# How would you plow this driveway? Personal driveway noob



## b16bri (Sep 24, 2013)

Hey guys I've been on here for a while reading and learning, someday i'de like to plow for profession/money. However I just picked up my first light duty plow and I'm not sure what the best way to plow my driveway would be. I've never plowed before, and I won't be doing this for business purposes just my personal driveway. I'll post pictures of my driveway but from what I can see there are two ways of doing it just not sure what's best. 1) should I have the truck pulled in facing the garage door, than back-drag half of the driveway and than push everything onto the grass in the turn around area? Than back up the driveway into the street and plow the top half into the same turn around area? Or 2)Should I have the plow face the street, and plow straight out and pile the snow at the top of the driveway on the sides by the mailbox and on the right side?


----------



## gtmustang00 (Feb 23, 2010)

Push left. Go up to garage doors and backdrag far enough, then push that snow left. Shovel in front of garage doors so it's clean, then bill $55 every time you show up!


----------



## Mr.Markus (Jan 7, 2010)

Compass please...i wouldnt quote you based on how you and your wife park...one hates the other


----------



## BossPlow2010 (Sep 29, 2010)

Drop as soon as you get in, push everything to where that ranger is, backdrag garage, plush left, get sidewalk leave.
If you backdrag first, you need to drive over everything twice, packing the snow down more.


----------



## b16bri (Sep 24, 2013)

Thanks to everybody who replied, however again it’s my driveway so most of the time the truck and plow will already be the driveway prior to the storm so I won’t be pulling in. For example the truck will be parked in the driveway it snows overnight in the morning before work I plow the driveway and than go off to work. So at night should I park the truck at the top of the driveway and in the morning walk threw the driveway get in the truck and than plow down. Or should I park it closer to the garage. Hopefully that’s not really confusing.


----------



## Snowsled (Dec 22, 2018)

Back drag from the garage, turn truck around and plow out. Don't worry about driving over the snow, it will plow back up... If your rig is short enough just push the turn around with a couple swipes after the main section is plowed out.


----------



## Luther (Oct 31, 2007)

Snowsled said:


> Back drag from the garage, turn truck around and plow out.

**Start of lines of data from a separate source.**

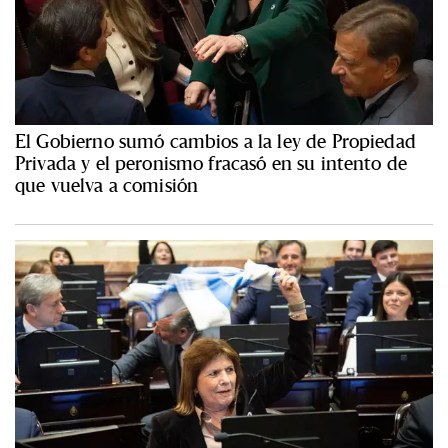
El Gobierno sumó cambios a la ley de Propiedad
Privada y el peronismo fracasó en su intento de
que vuelva a comisión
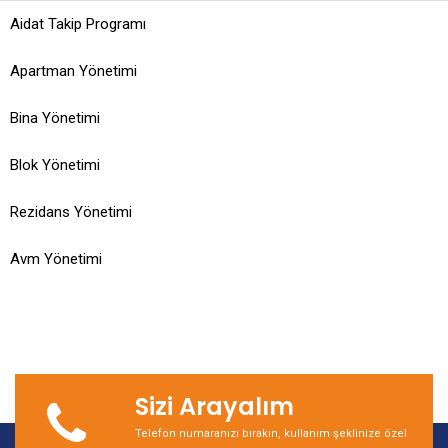
Aidat Takip Programı
Apartman Yönetimi
Bina Yönetimi
Blok Yönetimi
Rezidans Yönetimi
Avm Yönetimi
Sizi Arayalım
Telefon numaranızı bırakın, kullanım şeklinize özel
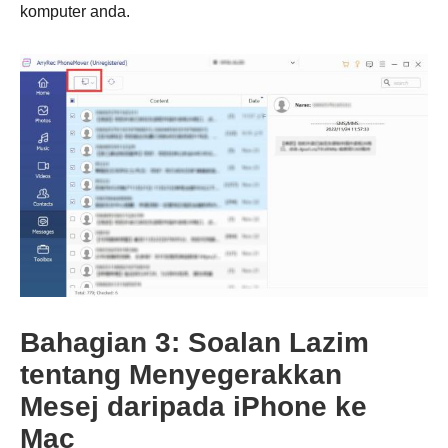
Langkah
komputer anda.
1.
Bahagian 3: Soalan Lazim
tentang Menyegerakkan
Mesej daripada iPhone ke
Mac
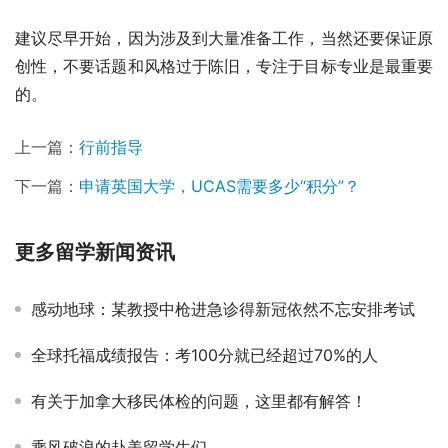
建议尽早开始，因为涉及到大量准备工作，当然还要保证原
创性，不要话题和风格过于陈旧，专注于目标专业是最重要
的。
上一篇：
行前指导
下一篇：
申请英国大学，UCAS需要多少“积分”？
更多留学新闻资讯
感动地球：某教授中枪进急诊得新冠依然不忘安排考试
全球托福成绩报告：考100分就已经超过70%的人
有关于加拿大移民体检的问题，这里都有解答！
乘风破浪的赴美留学生们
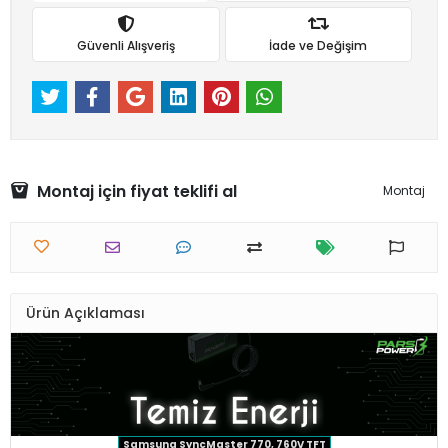
Güvenli Alışveriş
İade ve Değişim
Montaj için fiyat teklifi al
Montaj
Ürün Açıklaması
Samsung SyncMaster 770, 760V TFT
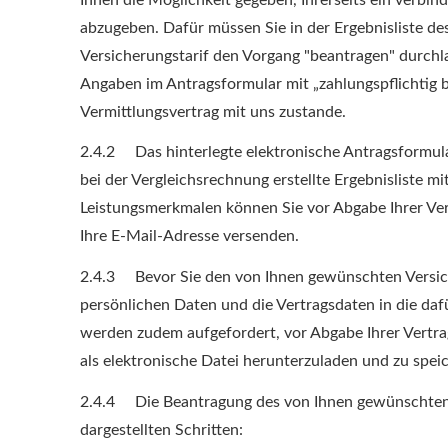
abzugeben. Dafür müssen Sie in der Ergebnisliste d
Versicherungstarif den Vorgang "beantragen" durchl
Angaben im Antragsformular mit „zahlungspflichtig b
Vermittlungsvertrag mit uns zustande.
2.4.2 Das hinterlegte elektronische Antragsformular
bei der Vergleichsrechnung erstellte Ergebnisliste
Leistungsmerkmalen können Sie vor Abgabe Ihrer Ver
Ihre E-Mail-Adresse versenden.
2.4.3 Bevor Sie den von Ihnen gewünschten Versich
persönlichen Daten und die Vertragsdaten in die da
werden zudem aufgefordert, vor Abgabe Ihrer Vertra
als elektronische Datei herunterzuladen und zu spei
2.4.4 Die Beantragung des von Ihnen gewünschten Ve
dargestellten Schritten:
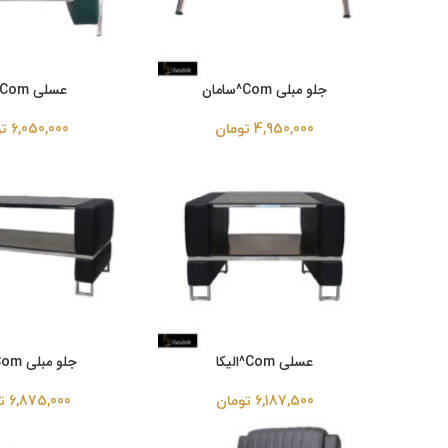
جلو مبلی Com^سامان
عسلی Com^رونا
4,950,000
تومان
6,050,000
ت
عسلی Com^الیکا
جلو مبلی Com^الیکا
6,187,500
تومان
6,875,000
ت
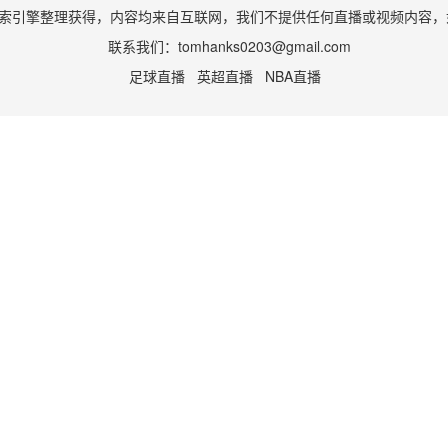
索引擎整理获得，内容均来自互联网，我们不提供任何直播或视频内容，
联系我们：
tomhanks0203@gmail.com
足球直播
英超直播
NBA直播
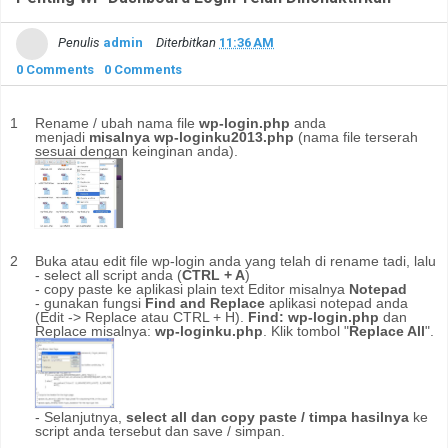
Penulis
admin
Diterbitkan
11:36 AM
0 Comments
0 Comments
Rename / ubah nama file
wp-login.php
anda
menjadi
misalnya wp-loginku2013.php
(nama file terserah
sesuai dengan keinginan anda).
Buka atau edit file wp-login anda yang telah di rename tadi, lalu
- select all script anda (
CTRL + A
)
- copy paste ke aplikasi plain text Editor misalnya
Notepad
- gunakan fungsi
Find and Replace
aplikasi notepad anda
(Edit -> Replace atau CTRL + H).
Find: wp-login.php
dan
Replace misalnya:
wp-loginku.php
. Klik tombol "
Replace All
".
- Selanjutnya,
select all dan copy paste / timpa hasilnya
ke
script anda tersebut dan save / simpan.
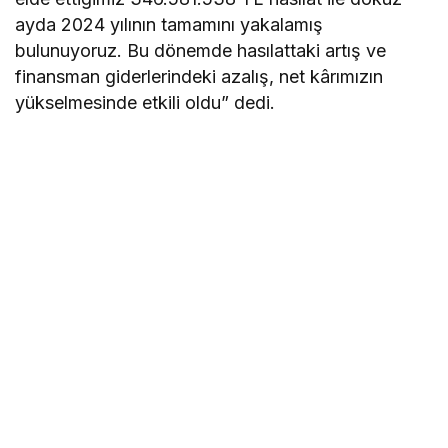
ayda 2024 yılının tamamını yakalamış
bulunuyoruz. Bu dönemde hasılattaki artış ve
finansman giderlerindeki azalış, net kârımızın
yükselmesinde etkili oldu” dedi.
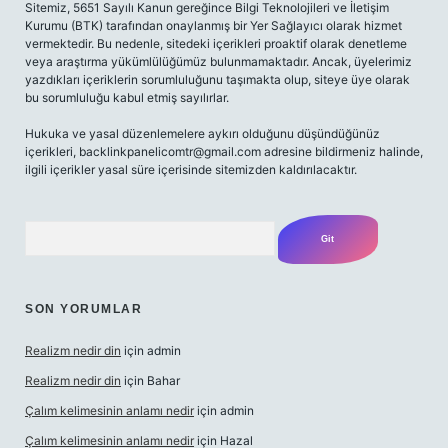
Sitemiz, 5651 Sayılı Kanun gereğince Bilgi Teknolojileri ve İletişim
Kurumu (BTK) tarafından onaylanmış bir Yer Sağlayıcı olarak hizmet
vermektedir. Bu nedenle, sitedeki içerikleri proaktif olarak denetleme
veya araştırma yükümlülüğümüz bulunmamaktadır. Ancak, üyelerimiz
yazdıkları içeriklerin sorumluluğunu taşımakta olup, siteye üye olarak
bu sorumluluğu kabul etmiş sayılırlar.
Hukuka ve yasal düzenlemelere aykırı olduğunu düşündüğünüz
içerikleri,
backlinkpanelicomtr@gmail.com
adresine bildirmeniz halinde,
ilgili içerikler yasal süre içerisinde sitemizden kaldırılacaktır.
Arama
SON YORUMLAR
Realizm nedir din
için
admin
Realizm nedir din
için
Bahar
Çalım kelimesinin anlamı nedir
için
admin
Çalım kelimesinin anlamı nedir
için
Hazal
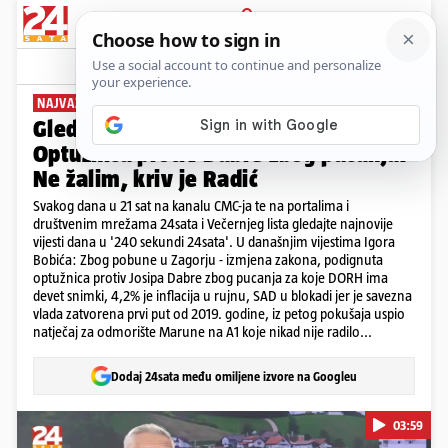
PRIJAVA
News
Komentari
0
NAJVAŽNIJE VIJESTI DANA
Gledajte '240 sekundi' 24sata:
Optužnica protiv Dabre zbog pucanja:
Ne žalim, kriv je Radić
Svakog dana u 21 sat na kanalu CMC-ja te na portalima i
društvenim mrežama 24sata i Večernjeg lista gledajte najnovije
vijesti dana u '240 sekundi 24sata'. U današnjim vijestima Igora
Bobića: Zbog pobune u Zagorju - izmjena zakona, podignuta
optužnica protiv Josipa Dabre zbog pucanja za koje DORH ima
devet snimki, 4,2% je inflacija u rujnu, SAD u blokadi jer je savezna
vlada zatvorena prvi put od 2019. godine, iz petog pokušaja uspio
natječaj za odmorište Marune na A1 koje nikad nije radilo...
Dodaj 24sata među omiljene izvore na Googleu
03:59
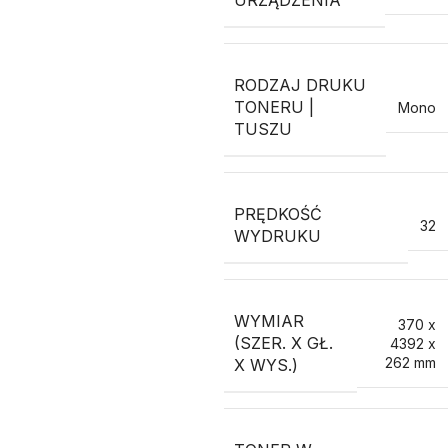
URZĄDZENIA
RODZAJ DRUKU
TONERU |
Mono
TUSZU
PRĘDKOŚĆ
32
WYDRUKU
WYMIAR
370 x
(SZER. X GŁ.
4392 x
262 mm
X WYS.)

Don't worry about driving over the snow, it will plow back up... If your rig is short enough just push the turn around with a couple swipes after the main section is plowed out.


Other than not worrying about driving over the snow, don't do this. Never stack at the entry by the street if you have options, nor do you push your driveway snow across the street. You keep it all on your property. Basically do what Bossplow suggested.


----------



## Hydromaster (Jun 11, 2018)

Back up as close to the gerage door as you can get and park the truck there.
This will eliminate a lot of back dragging in front of the gerage door.

While it is illegal in most areas to push snow across the street in rural areas it’s very common practice .

While snacking snow right at the entryway to the drive isn’t the best idea Try 30 feet down or pushing it a good truck length back when you start out will illuminate the excess at the entryway. 

Try finding an area like, at the end of a turnaround on open area in the trees to push a couple of piles and have an area to store more snow.


----------



## Snowsled (Dec 22, 2018)

I ALWAYS push it out to the street. If angled while going down the driveway you will cast most of it off anyway. I guess you city folks probably have different rules than we do in small mountain towns. Why on earth would you want to keep it on your property? I get as much snow off the property as possible.

You do not have to pile it at the end. Push it out and run it down the road. This is why you pay for storm sewers. LOL


----------



## Hydromaster (Jun 11, 2018)

Ps 

A lot has to do with how much snow you let pile up in your driveway .
if you have a few inches of snow in the driveway before bedtime I would plow it before going to bed if you have more snow coming this extra snow it’s nice to have out-of-the-way before you get more. 

the longer the snow sits in the drive it, settles and it gets denser, it only gets harder to plow.


----------



## Mr.Markus (Jan 7, 2010)

I still need a compass. Wind direction is important for windrow/ pile location , especially by the house.
If you push in from the street angled to the turn around lift your blade about where the back bumper is and keep moving, while you straighten it , drop at the garage door, and pull it back while angling the other way to the end of the turn around, lift again while still moving back to the end of the drive and repeat the next pass over, then angle push with blade straight into the outside of the turn around working your way to the inside by the garage door with 2-3 maybe 4 passes with a small blade.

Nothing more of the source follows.